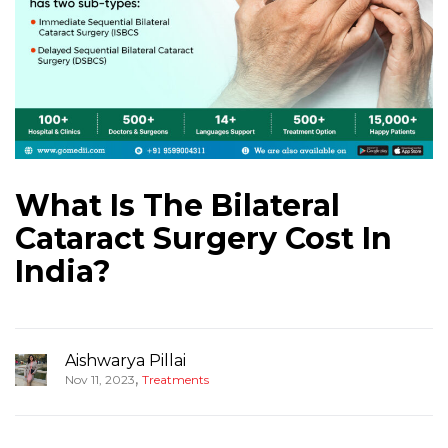
What Is The Bilateral
Cataract Surgery Cost In
India?
Aishwarya Pillai
,
Nov 11, 2023
Treatments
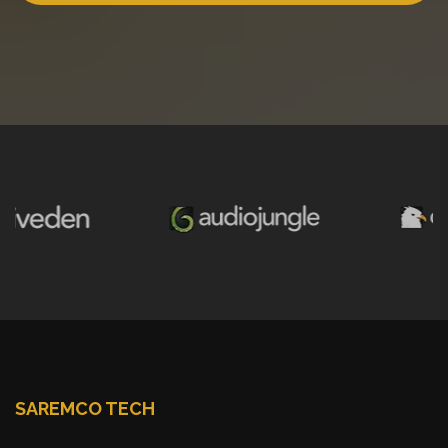
SAREMCO TECH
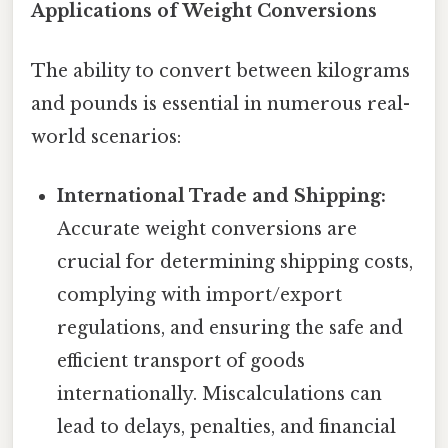
Applications of Weight Conversions
The ability to convert between kilograms
and pounds is essential in numerous real-
world scenarios:
International Trade and Shipping:
Accurate weight conversions are
crucial for determining shipping costs,
complying with import/export
regulations, and ensuring the safe and
efficient transport of goods
internationally. Miscalculations can
lead to delays, penalties, and financial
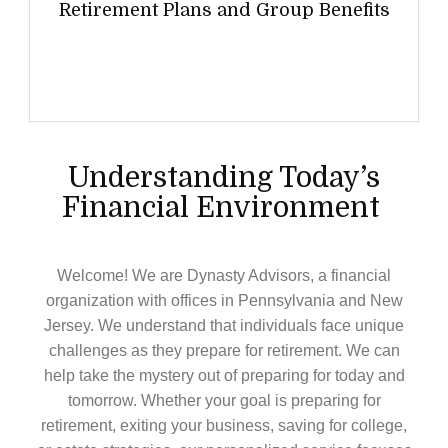
Retirement Plans and Group Benefits
Understanding Today’s
Financial Environment
Welcome! We are Dynasty Advisors, a financial
organization with offices in Pennsylvania and New
Jersey. We understand that individuals face unique
challenges as they prepare for retirement. We can
help take the mystery out of preparing for today and
tomorrow. Whether your goal is preparing for
retirement, exiting your business, saving for college,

###

▶ Task statement
Each line above from the one containing "Cataract Surgery Cost In" through the one containing "crucial for determining" is to be returned verbatim. Nothing else, and no pictures.

▶ Completed task
Cataract Surgery Cost In
India?
Aishwarya Pillai
,
Nov 11, 2023
Treatments
SAREMCO TECH
Applications of Weight Conversions
The ability to convert between kilograms
and pounds is essential in numerous real-
world scenarios:
International Trade and Shipping:
Accurate weight conversions are
crucial for determining shipping costs,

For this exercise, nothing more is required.